4.2.2. Land Cover Characteristics on Bus Stops with the Highest HI
Of the 17 identified bus stops, five are located in highly developed areas (class 24). 6 bus stops are located in medium-intensity developed areas (class 23), and five bus stop is located in low-intensity developed area (class 22). One bus stop is in a developed-open space (class 21) (See
Table 1).
4.3. Microenvironment of Bus Stops
Of the 28 bus stops with the highest temperatures, 17 had neither shelter nor tree, 1 had only shelter, 7 had only tree, and 3 had both shelter and tree. Also, of the 17 stops with the highest HI, 16 had neither a shelter nor a tree, and 1 had only a shelter (See
Figure 5).
4.4. SVI in the Areas Where the Most Heat-Vulnerable Bus Stops Are Located
We calculated the mean value of the SVI for the census tract where the heat-vulnerable bus stops are located and the area immediately adjacent to the census tract (i.e., the area where residents of the area are presumed to use the heat-vulnerable bus stops). The items of the SVI included in the analysis are as follows: percentage of the population below poverty, persons aged 65 and older, persons aged 17 and younger, population with unemployment, civilian noninstitutionalized population with a disability, single-parent households with children under 18, persons (age 5+) who speak English "less than well," minorities, households with no vehicle available, persons in group quarters, Black/African American, and Hispanic or Latino populations (See
Tables S1 and S2 Supporting Information).

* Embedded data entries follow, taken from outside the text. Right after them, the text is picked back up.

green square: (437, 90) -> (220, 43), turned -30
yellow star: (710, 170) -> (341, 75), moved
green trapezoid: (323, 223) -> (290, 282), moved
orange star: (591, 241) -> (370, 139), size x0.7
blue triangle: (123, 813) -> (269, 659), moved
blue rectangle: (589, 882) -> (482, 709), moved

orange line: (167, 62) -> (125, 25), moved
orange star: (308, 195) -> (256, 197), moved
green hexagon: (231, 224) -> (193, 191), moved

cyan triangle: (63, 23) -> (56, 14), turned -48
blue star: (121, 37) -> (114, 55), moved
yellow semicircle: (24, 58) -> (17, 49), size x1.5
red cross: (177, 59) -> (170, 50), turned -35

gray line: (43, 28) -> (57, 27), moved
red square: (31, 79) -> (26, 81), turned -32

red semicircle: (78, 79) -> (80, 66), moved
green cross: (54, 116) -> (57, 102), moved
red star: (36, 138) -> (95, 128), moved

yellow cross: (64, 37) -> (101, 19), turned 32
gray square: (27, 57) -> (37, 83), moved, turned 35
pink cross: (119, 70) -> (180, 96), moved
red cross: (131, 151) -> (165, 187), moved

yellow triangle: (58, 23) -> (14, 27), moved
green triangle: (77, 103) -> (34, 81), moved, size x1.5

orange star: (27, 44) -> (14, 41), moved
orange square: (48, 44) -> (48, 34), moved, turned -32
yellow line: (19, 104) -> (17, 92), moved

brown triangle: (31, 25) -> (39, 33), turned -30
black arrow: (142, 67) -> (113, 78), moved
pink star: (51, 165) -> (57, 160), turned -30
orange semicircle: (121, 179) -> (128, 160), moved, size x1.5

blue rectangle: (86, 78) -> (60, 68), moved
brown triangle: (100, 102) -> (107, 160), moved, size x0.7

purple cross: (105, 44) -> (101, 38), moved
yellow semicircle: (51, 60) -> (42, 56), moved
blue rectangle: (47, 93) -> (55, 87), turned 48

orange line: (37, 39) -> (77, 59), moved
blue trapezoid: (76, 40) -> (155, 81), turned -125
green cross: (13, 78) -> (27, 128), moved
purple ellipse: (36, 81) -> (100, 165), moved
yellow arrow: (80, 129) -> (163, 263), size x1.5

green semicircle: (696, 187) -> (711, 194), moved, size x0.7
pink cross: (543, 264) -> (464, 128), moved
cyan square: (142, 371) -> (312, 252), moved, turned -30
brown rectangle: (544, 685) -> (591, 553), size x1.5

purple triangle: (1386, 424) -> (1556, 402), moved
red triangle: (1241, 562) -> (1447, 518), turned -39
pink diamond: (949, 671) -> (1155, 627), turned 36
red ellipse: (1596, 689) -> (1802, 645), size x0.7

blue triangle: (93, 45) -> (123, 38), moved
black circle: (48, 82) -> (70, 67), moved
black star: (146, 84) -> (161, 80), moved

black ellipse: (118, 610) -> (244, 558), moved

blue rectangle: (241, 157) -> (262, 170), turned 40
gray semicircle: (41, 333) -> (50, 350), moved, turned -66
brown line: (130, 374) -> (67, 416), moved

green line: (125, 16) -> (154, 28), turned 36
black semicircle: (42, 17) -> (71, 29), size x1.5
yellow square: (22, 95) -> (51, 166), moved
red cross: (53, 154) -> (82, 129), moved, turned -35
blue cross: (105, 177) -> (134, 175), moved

4.4.1. Population Below Poverty
The poverty rate was higher than Knoxville’s average (24.1%) in 18 areas where the bus stop with the highest temperature and the neighboring area. The highest poverty rate was in census tract 6902, where one bus stop is located, and its adjacent areas 6901 and 6903 (77.0%, near the University of Tennessee, Knoxville), census tract 7000, where two bus stops are located, and its neighboring areas 1816, 1817 (Northwest, 68.7 %), census tract 6800 where three bus stops are located, and its adjacent areas 6700 (South, 57.4%), and census tract 2700 where one bus stop located, and its adjoining area 2800 (50.4%, Northwest).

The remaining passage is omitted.